## WHAT TO DO
Report each line of the data that includes the word "vous".

Page-level text extractions
───

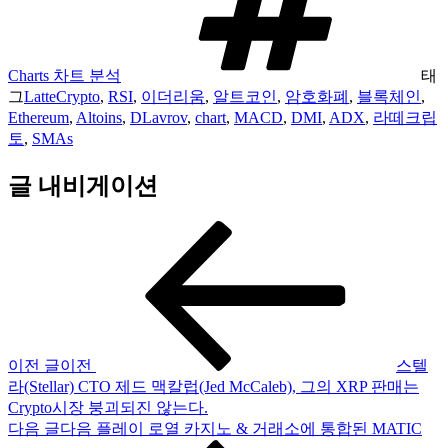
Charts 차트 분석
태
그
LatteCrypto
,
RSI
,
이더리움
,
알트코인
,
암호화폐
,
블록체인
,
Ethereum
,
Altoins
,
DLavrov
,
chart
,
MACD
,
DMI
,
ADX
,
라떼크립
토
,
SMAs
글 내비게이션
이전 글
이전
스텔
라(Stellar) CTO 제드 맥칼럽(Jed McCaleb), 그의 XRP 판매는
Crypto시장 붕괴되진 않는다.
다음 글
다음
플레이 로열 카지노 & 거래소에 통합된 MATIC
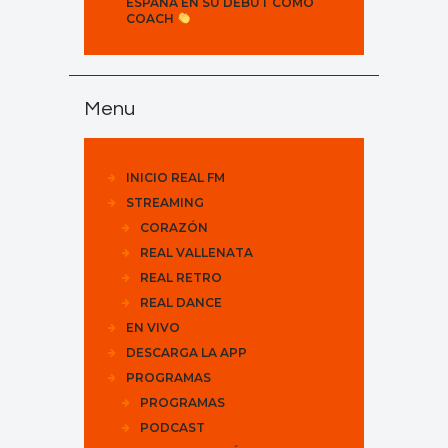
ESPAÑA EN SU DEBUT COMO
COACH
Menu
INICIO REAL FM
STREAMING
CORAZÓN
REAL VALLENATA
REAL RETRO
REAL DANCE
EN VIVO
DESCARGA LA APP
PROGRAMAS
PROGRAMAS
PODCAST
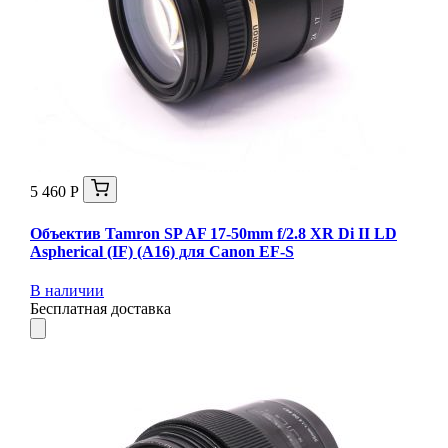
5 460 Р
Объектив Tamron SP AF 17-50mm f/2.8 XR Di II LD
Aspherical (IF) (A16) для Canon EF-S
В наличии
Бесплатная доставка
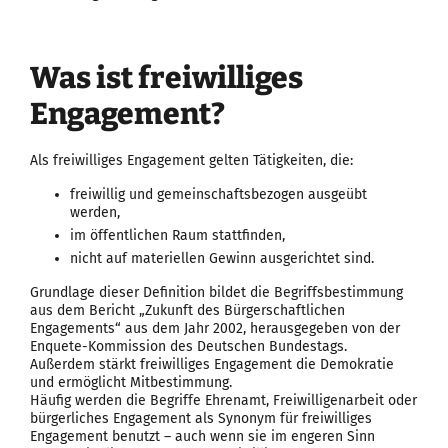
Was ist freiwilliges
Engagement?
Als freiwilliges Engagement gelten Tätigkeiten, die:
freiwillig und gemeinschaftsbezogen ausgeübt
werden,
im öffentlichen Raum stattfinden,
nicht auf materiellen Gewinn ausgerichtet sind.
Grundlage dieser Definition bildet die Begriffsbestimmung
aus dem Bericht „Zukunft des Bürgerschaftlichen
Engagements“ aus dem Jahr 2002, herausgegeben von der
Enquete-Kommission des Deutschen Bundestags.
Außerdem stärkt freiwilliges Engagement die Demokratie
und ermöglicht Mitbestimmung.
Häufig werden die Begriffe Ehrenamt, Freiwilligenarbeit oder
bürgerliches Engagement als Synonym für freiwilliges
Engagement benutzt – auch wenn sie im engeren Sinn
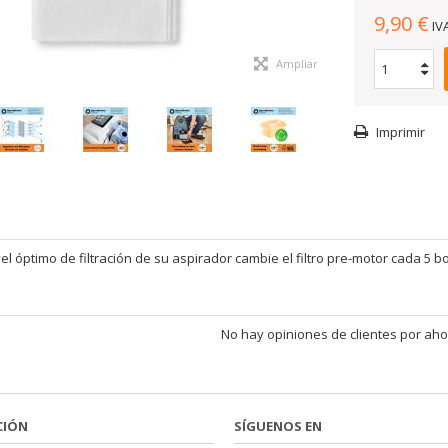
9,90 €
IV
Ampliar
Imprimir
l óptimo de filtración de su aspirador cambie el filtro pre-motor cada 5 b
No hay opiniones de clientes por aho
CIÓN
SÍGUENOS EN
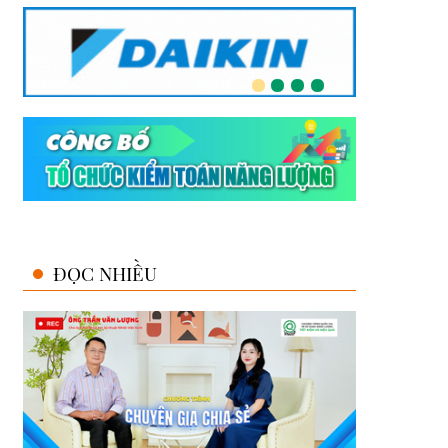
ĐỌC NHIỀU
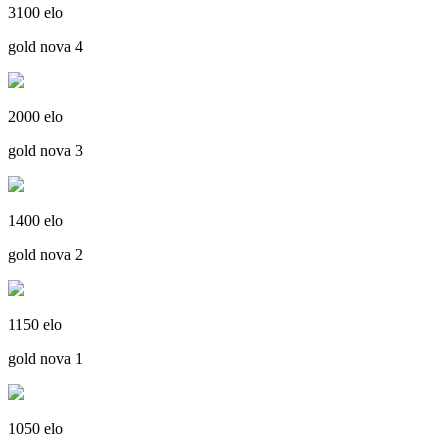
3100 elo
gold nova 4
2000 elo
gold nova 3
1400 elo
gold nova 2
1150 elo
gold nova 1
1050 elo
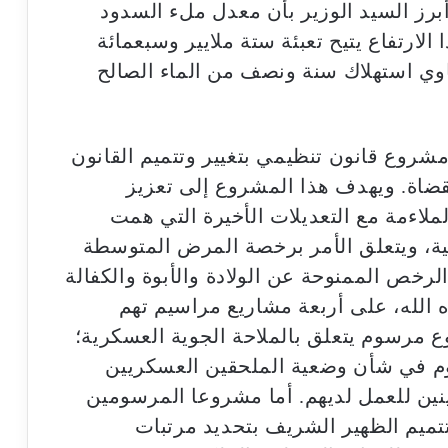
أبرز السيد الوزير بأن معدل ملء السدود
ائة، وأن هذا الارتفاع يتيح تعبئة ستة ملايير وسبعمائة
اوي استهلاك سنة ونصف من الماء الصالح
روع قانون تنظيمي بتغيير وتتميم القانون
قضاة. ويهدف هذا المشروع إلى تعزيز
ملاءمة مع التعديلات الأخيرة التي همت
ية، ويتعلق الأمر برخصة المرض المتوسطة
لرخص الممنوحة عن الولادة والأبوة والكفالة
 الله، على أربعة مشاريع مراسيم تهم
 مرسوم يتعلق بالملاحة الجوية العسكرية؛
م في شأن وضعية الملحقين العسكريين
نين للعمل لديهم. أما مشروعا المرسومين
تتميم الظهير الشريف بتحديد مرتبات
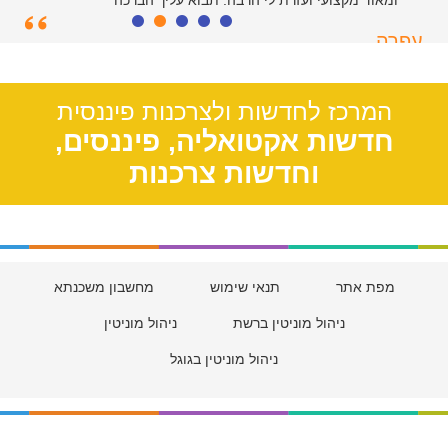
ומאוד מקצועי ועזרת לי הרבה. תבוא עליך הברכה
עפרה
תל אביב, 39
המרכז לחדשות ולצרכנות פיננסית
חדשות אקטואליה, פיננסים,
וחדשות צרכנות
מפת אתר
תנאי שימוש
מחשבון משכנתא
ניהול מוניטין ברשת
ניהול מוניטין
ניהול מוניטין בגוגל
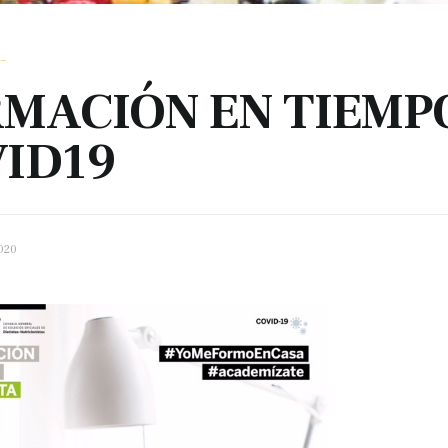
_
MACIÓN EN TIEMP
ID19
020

───

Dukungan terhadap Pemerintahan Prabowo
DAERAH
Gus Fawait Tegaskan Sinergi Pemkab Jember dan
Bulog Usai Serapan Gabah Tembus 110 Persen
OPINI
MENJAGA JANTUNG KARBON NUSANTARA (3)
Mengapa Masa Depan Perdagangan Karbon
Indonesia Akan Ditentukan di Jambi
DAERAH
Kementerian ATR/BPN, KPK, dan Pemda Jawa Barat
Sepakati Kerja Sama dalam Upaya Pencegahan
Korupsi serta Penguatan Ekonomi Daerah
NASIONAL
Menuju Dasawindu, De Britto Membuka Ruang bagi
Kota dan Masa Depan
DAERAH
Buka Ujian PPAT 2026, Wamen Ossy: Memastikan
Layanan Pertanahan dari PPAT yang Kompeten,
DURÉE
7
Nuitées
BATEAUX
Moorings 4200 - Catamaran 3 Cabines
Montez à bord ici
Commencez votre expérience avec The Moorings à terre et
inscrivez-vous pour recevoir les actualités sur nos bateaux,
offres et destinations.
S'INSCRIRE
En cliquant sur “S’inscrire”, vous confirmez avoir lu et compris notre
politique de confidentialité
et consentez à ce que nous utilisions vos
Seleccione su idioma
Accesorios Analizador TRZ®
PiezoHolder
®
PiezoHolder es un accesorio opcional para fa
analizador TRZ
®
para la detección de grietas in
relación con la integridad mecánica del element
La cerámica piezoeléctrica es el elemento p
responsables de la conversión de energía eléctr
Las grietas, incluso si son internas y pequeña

───

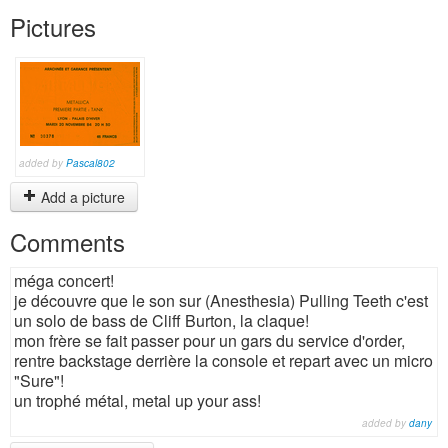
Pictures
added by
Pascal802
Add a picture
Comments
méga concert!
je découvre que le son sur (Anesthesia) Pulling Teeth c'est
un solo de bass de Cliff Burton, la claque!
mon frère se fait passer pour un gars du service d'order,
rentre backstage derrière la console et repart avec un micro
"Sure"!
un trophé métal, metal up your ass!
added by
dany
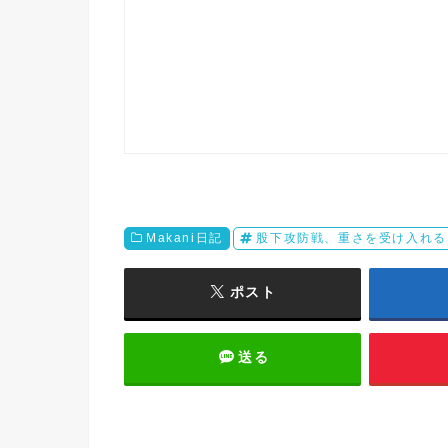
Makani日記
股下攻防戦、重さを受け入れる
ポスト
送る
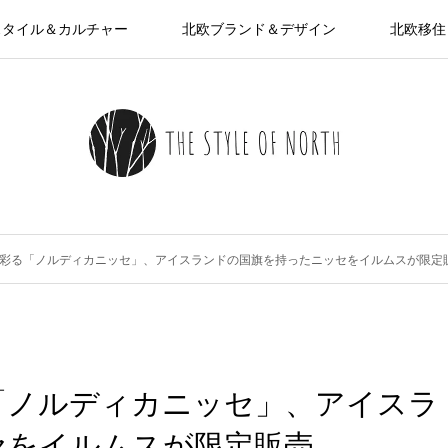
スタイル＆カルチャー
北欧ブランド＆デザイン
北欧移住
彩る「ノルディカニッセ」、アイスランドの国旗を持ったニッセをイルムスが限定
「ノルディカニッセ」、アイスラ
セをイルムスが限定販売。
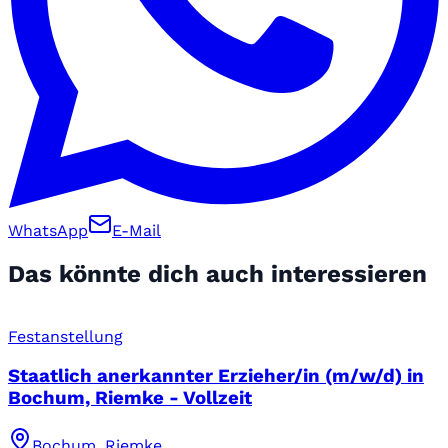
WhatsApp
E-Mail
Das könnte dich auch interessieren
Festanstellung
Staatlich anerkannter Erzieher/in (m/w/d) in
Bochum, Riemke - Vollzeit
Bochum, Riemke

───

## REPLY TO THE EXERCISE
inscrivez-vous pour recevoir les actualités sur nos bateaux,
En cliquant sur “S’inscrire”, vous confirmez avoir lu et compris notre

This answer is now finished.